Please reproduce the lines of the records below from the one holding "Tally Prime vs. Tally ERP 9 –" through the one holding "值為「drive」和「appDataFolder」。", inclusive, skipping all pictures.

§ Records to process:
*** Begin section ***

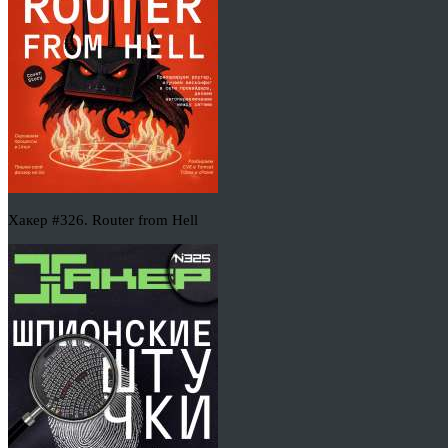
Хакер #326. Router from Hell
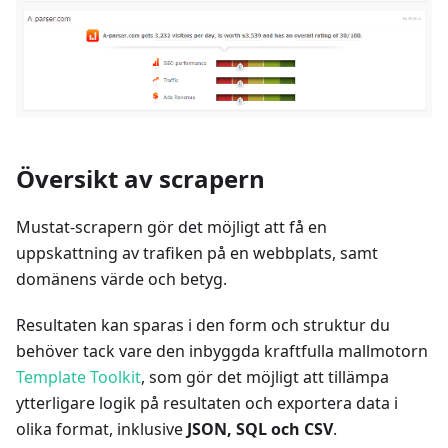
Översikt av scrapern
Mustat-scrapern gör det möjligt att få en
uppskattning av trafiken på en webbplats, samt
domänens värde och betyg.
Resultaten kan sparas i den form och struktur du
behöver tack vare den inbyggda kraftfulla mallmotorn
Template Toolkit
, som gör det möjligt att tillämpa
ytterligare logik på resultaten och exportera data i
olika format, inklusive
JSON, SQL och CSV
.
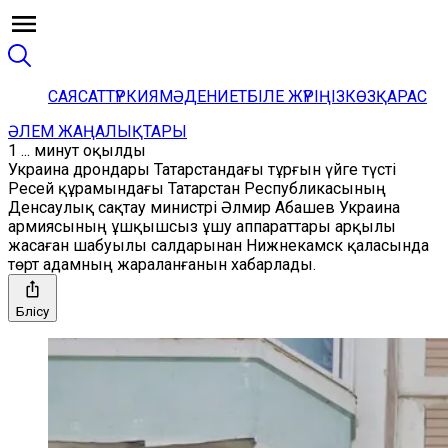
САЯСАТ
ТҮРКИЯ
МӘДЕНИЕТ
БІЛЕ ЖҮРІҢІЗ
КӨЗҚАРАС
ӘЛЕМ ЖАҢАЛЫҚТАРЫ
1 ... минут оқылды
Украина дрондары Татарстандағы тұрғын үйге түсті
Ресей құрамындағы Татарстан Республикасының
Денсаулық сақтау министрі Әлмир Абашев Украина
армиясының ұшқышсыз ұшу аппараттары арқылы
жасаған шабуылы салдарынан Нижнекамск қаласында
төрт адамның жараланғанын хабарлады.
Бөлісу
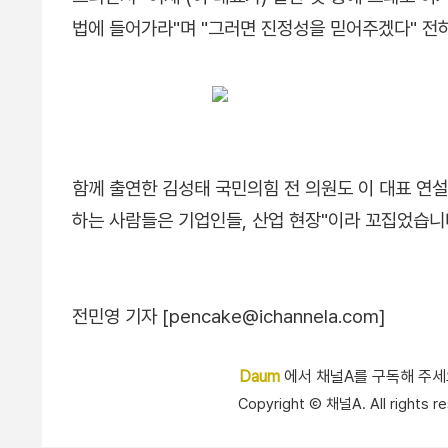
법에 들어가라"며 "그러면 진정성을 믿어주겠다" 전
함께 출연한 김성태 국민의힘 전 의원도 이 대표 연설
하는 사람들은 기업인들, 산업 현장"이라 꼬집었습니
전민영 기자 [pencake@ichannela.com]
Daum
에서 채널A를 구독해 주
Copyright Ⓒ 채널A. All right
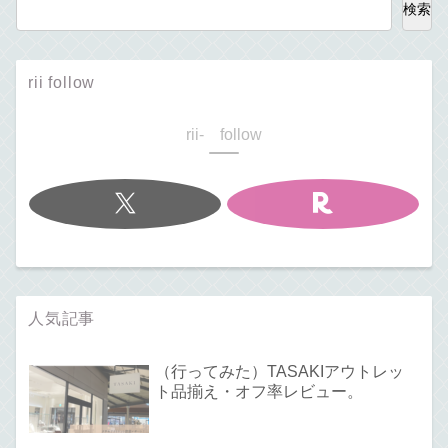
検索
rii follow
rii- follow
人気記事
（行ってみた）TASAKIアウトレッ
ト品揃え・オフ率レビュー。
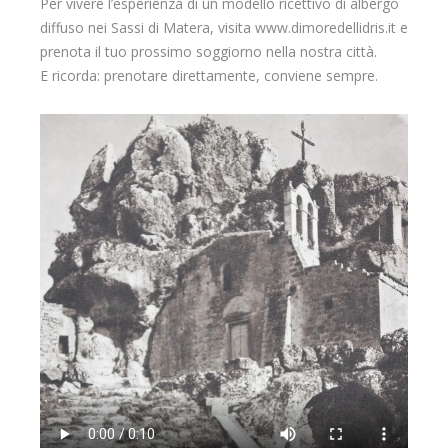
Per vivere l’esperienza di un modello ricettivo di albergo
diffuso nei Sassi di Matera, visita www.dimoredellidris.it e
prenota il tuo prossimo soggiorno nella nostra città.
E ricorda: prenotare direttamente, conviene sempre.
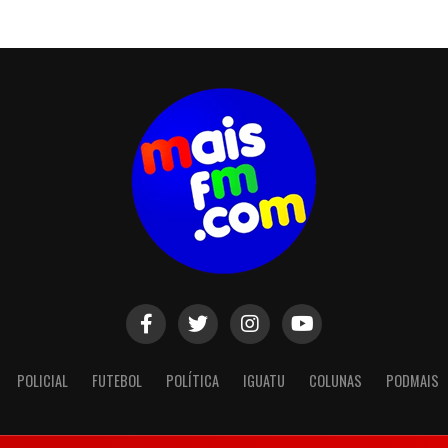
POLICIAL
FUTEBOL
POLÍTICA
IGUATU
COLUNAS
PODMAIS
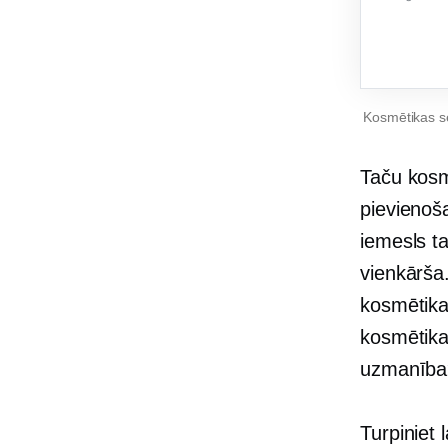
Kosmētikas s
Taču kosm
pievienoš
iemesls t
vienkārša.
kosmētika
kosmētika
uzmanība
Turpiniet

*** End section ***
*** Begin section ***

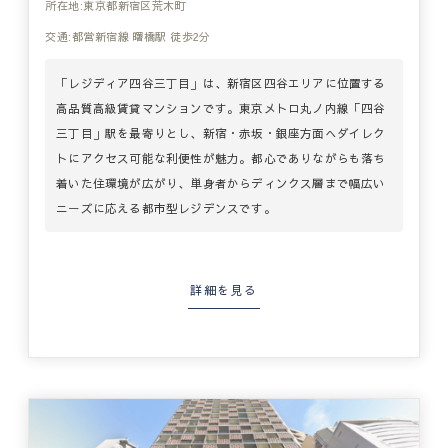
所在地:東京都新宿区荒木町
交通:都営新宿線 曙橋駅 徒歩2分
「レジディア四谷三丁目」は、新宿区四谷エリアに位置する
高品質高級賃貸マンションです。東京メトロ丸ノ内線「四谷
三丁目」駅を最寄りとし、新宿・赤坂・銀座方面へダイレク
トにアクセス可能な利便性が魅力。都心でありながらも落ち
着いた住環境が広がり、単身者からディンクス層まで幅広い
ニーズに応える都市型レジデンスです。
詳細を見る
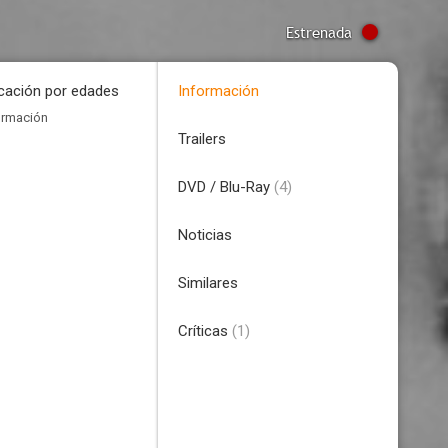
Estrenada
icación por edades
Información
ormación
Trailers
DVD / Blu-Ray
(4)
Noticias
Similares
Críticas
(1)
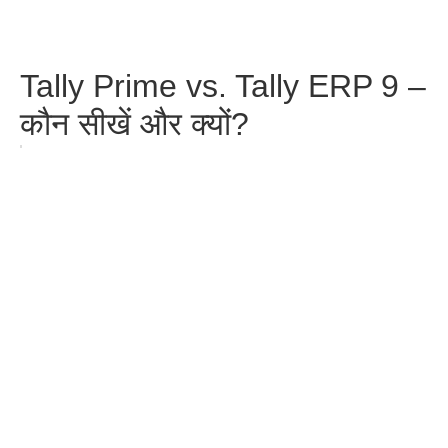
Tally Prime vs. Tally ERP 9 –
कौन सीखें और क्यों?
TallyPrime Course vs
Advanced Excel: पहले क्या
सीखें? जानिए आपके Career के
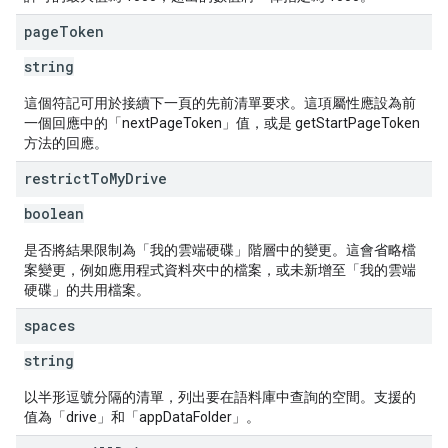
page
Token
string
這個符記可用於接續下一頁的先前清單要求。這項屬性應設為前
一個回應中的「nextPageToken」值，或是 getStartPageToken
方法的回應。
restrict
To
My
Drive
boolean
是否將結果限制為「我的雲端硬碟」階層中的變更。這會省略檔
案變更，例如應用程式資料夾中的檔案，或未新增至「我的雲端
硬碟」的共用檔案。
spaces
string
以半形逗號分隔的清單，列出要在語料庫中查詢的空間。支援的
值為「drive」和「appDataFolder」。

*** End section ***

§ Output:
Tally Prime vs. Tally ERP 9 –
कौन सीखें और क्यों?
TallyPrime Course vs
Advanced Excel: पहले क्या
सीखें? जानिए आपके Career के
page
Token
string
這個符記可用於接續下一頁的先前清單要求。這項屬性應設為前
一個回應中的「nextPageToken」值，或是 getStartPageToken
方法的回應。
restrict
To
My
Drive
boolean
是否將結果限制為「我的雲端硬碟」階層中的變更。這會省略檔
案變更，例如應用程式資料夾中的檔案，或未新增至「我的雲端
硬碟」的共用檔案。
spaces
string
以半形逗號分隔的清單，列出要在語料庫中查詢的空間。支援的
值為「drive」和「appDataFolder」。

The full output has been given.